Такие меры в "Евросети" привычны. "Это уже вторая акция в этом году — летом было уволено 8-10 человек, за то что они использовали служебный компьютер в рабочее время для просмотра порнографии, сайтов о Гарри Поттере, игр или скачивания фильмов", — поясняет Чичваркин. По его словам, служба безопасности и управление по работе с людьми такие мероприятия проводят регулярно. Он уверяет, что это не показательные увольнения, чтобы устрашить остальных, а целенаправленная политика. Каков размер материального ущерба, который нанесли сотрудники, по признанию Чичваркина, в компании не подсчитывали. "Главный ущерб нанесли слову "работа", — добавляет он. При этом, по его мнению, в компании много личностных свобод. "Например, продавцы-консультанты у нас могут ходить в юбках любой длины, хоть и вообще без юбки, иметь любой цвет волос, делать татуировки", — перечисляет Чичваркин. Кроме того, по его словам, их корпоративная культура не запрещает иметь нетрадиционную ориентацию. Он говорит, что, "если две девочки или два мальчика хотят работать на одной точке — пусть работают, лишь бы продажи шли хорошо".

Один из фигурантов черного списка, пожелавший остаться неназванным, говорит, что информационное письмо о лидерах по порно- и развлекательному трафику не только разослали всем сотрудникам по почте, но и вывесили на "доске позора" в офисе компании для всеобщего обозрения. По его словам, эта карательная мера возымела на него сильнейшее воздействие. "С тех пор я вообще отказался от пользования Интернетом, а если мне понадобится какая-то информация для работы, к примеру посмотреть изменения в законах, я лучше куплю книжку", — говорит работник.

Эта история выходит за рамки трудового законодательства, считают эксперты. "Здесь может выявиться факт клеветы", — говорит Александр Сарнов, начальник отделения правового обеспечения филиала Фонда социального страхования РФ. По его словам, если работник сможет доказать, что это не он посещал сайты сомнительного содержания, а, к примеру, его паролем кто-то воспользовался или загрузка порносайта произошла по вине вируса, он вправе подать иск о возмещении морального вреда. "Если суд примет сторону сотрудника, тот, кто вывесил информацию на "доске позора", должен будет не только выплатить компенсацию за моральный вред, но и на той же доске вывесить опровержение", — поясняет Сарнов. По его мнению, оно должно выглядеть примерно так: компания приносит свои извинения за обвинение сотрудника в посещении порносайтов. "Кроме того, может быть признан факт незаконного увольнения и человек будет восстановлен на работе", — добавляет Сарнов. Он говорит, что однозначный вывод могут сделать лишь те люди, которые рассматривают компанию "Евросеть" в качестве потенциального места работы.

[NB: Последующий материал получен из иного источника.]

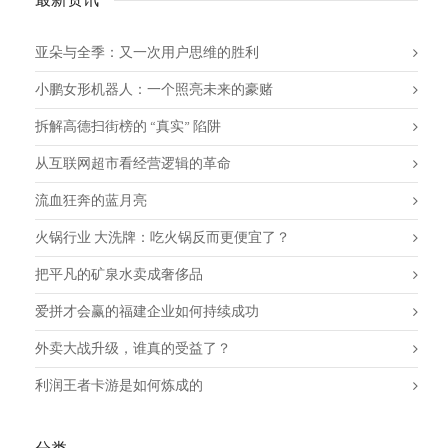
最新资讯
亚朵与全季：又一次用户思维的胜利
小鹏女形机器人：一个照亮未来的豪赌
拆解高德扫街榜的 “真实” 陷阱
从互联网超市看经营逻辑的革命
流血狂奔的蓝月亮
火锅行业 大洗牌：吃火锅反而更便宜了？
把平凡的矿泉水卖成奢侈品
爱拼才会赢的福建企业如何持续成功
外卖大战升级，谁真的受益了？
利润王者卡游是如何炼成的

Привлечь компанию к ответственности за ущерб репутации тоже вряд ли возможно: письмо не содержит никаких выводов о личностных качествах посетителей развлекательных ресурсов, а только констатирует, какой пользователь заходил на какие сайты. На всеобщее обозрение список компания также не выставляла. "Если сотрудники были предупреждены о возможном мониторинге их интернет-активности и посещали не связанные с их профессиональной деятельностью сайты в служебное время с рабочих компьютеров, то говорить о том, что была нарушена тайна частной жизни, сложно", — полагает Вадим Усков, владелец юридической фирмы "Усков и партнеры".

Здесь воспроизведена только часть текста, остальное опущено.